Descriptions of Kairux’s algorithms performing adaptive dynamic slicing, comparison between failure execution trace and unit test traces, execution modification, and more details of our design can be found in our paper [6].
In theory, we can obtain dynamic program slices by recording a trace of every instruction that is executed and then inferring the slice from this trace. In practice, however, doing so has a high overhead that can be prohibitive. Therefore, as shown in Figure 2, Kairux first uses static analysis to obtain the static program slice of the symptom, which includes only those instructions that may have a causal dependency on the program location of the symptom [3]. The static slice will be a super-set of the instructions that belong in the dynamic slice of any failure execution. Kairux uses the Chord [2] static analysis framework to perform static slicing.

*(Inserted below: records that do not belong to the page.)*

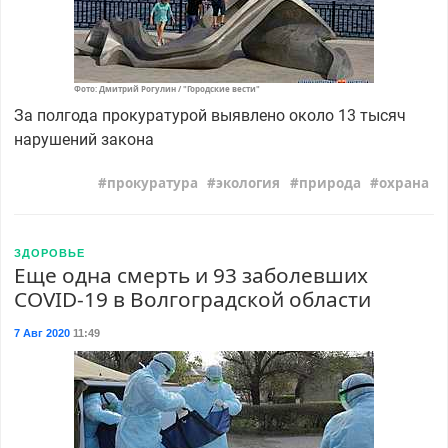
Фото: Дмитрий Рогулин / "Городские вести"
За полгода прокуратурой выявлено около 13 тысяч
нарушений закона
прокуратура
экология
природа
охрана
ЗДОРОВЬЕ
Еще одна смерть и 93 заболевших
COVID-19 в Волгоградской области
7 Авг 2020
11:49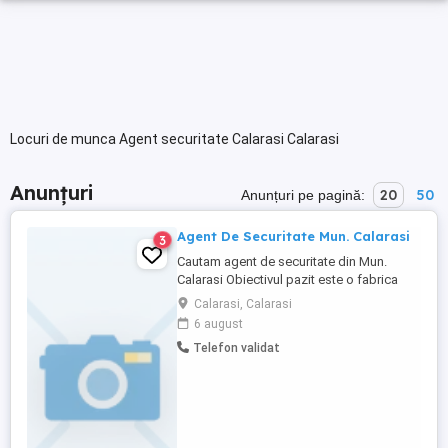
Locuri de munca Agent securitate Calarasi Calarasi
Anunțuri
20
50
Anunțuri pe pagină:
Agent De Securitate Mun. Calarasi
3
Cautam agent de securitate din Mun.
Calarasi Obiectivul pazit este o fabrica
industriala. Cerinte: - cazier fara
Calarasi, Calarasi
antecedente - atestat Oferim salariu
6 august
atractiv
Telefon validat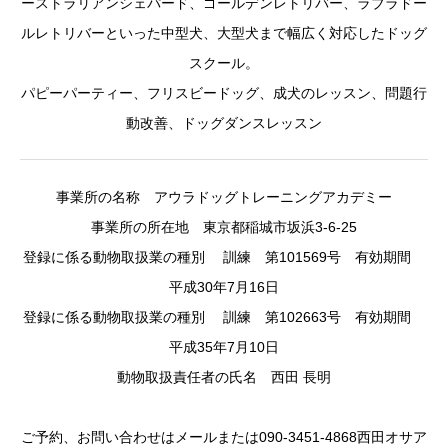
ーストラリアンシェパード、ゴールデンレトリバー、ラブラドー
ルレトリバーといった中型犬、大型犬まで幅広く対応したドッグ
スクール。
パピーパーティー、フリスビードッグ、成犬のレッスン、問題行
動改善、ドッグダンスレッスン
事業所の名称 アウラドッグトレーニングアカデミー
事業所の所在地 東京都稲城市坂浜3-6-25
登録に係る動物取扱業の種別 訓練 第101569号 有効期間
平成30年7月16日
登録に係る動物取扱業の種別 訓練 第102663号 有効期間
平成35年7月10日
動物取扱責任者の氏名 西田 長明
ご予約、お問い合わせはメールまたは090-3451-4868西田オサア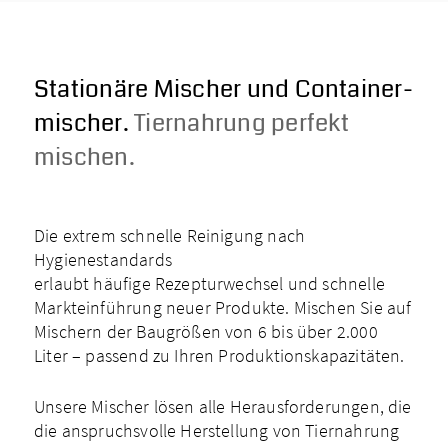
Stationäre Mischer und Container­
mischer.
Tiernahrung perfekt
mischen.
Die extrem schnelle Reinigung nach
Hygienestandards
erlaubt häufige Rezepturwechsel und schnelle
Markteinführung neuer Produkte. Mischen Sie auf
Mischern der Baugrößen von 6 bis über 2.000
Liter – passend zu Ihren Produktionskapazitäten.
Unsere Mischer lösen alle Herausforderungen, die
die anspruchsvolle Herstellung von Tiernahrung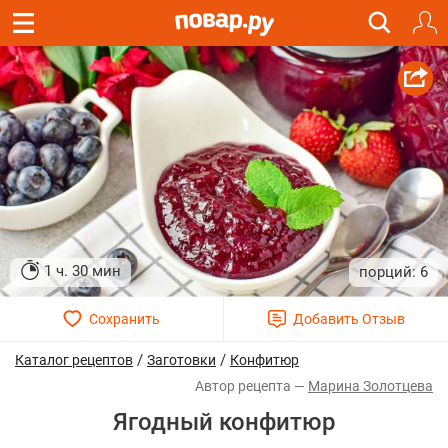
1 ч. 30 мин
6
/
/
Каталог рецептов
Заготовки
Конфитюр
Марина Золотцева
Ягодный конфитюр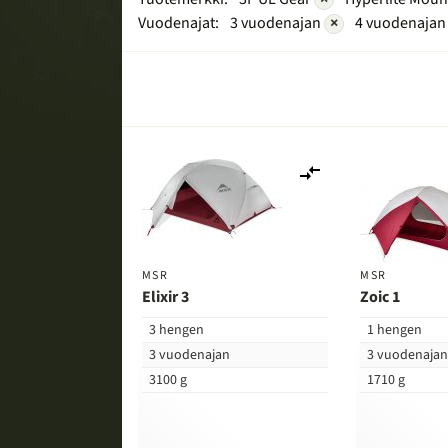
Vuodenajat:
3 vuodenajan
×
4 vuodenaja
Lisää
vertailuun
MSR
MSR
Elixir 3
Zoic 1
3 hengen
1 hengen
3 vuodenajan
3 vuodenaja
3100 g
1710 g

Kairux then uses the JVM Tool Interface (JVM TI) [1] to set a breakpoint at each program location in the static slice and reproduces the failure. It records each breakpoint that was hit to obtain a trace and then performs a similar dependency analysis on it to obtain the dynamic slice. Kairux acquires the dynamic slice across the network by annotating network communication libraries. During execution modification, Kairux also uses JVM TI to enforce different thread schedulings by ordering the breakpoints. For each dynamic object used in each instruction, Kairux assigns a unique tag using JVM TI to differentiate different runtime instances of the same source code object and track data flow.
Kairux also includes Python programs to parallelize and accelerate the execution of unit tests. For HDFS, the system whose unit tests take the longest to run, we were able to reduce the time to run all unit tests from over 6 hours, when running sequentially on a regular file system, to less than 10 minutes, when running in parallel on tmpfs.
We evaluated Kairux on randomly sampled, real-world failures from HBase, HDFS, and ZooKeeper. We reproduced each failure using a series of commands packaged in a unit test. These systems’ unit test framework simulates a real environment by using threads and processes to simulate nodes. Overall, Kairux can successfully locate the root cause in 70% of cases. Kairux effectively reduces the number of instructions to be examined to understand the root cause: 0.2% of the instructions in the failure execution. In addition, Kairux is effective in identifying and explaining failures caused by “missing events”, i.e., events that should have taken place but did not, in contrast to failures caused by the occurrence of an anomalous event. Kairux is able to identify such missing events by comparing the failure execution against unit test executions. A full set of statistics and a case study can be found in the paper [6].
For many failures, there are multiple root cause candidates. Picking the one root cause can be fundamentally subjective. Our definition of inflection point picks the one that comes last as the root cause. Our evaluation shows its effectiveness for fault localization in distributed systems. However, cases can be made that the other causes are better choices. In addition, a failure can have multiple underlying causes. A common example is a bug or a user misconfiguration that triggers an exception, and the exception handling logic has another bug. In these cases, our hypothesis will only identify the last bug as the root cause, i.e., the bug in the error handling logic. Removing root causes from the failure execution and applying Kairux repeatedly could identify multiple failure-inducing causes.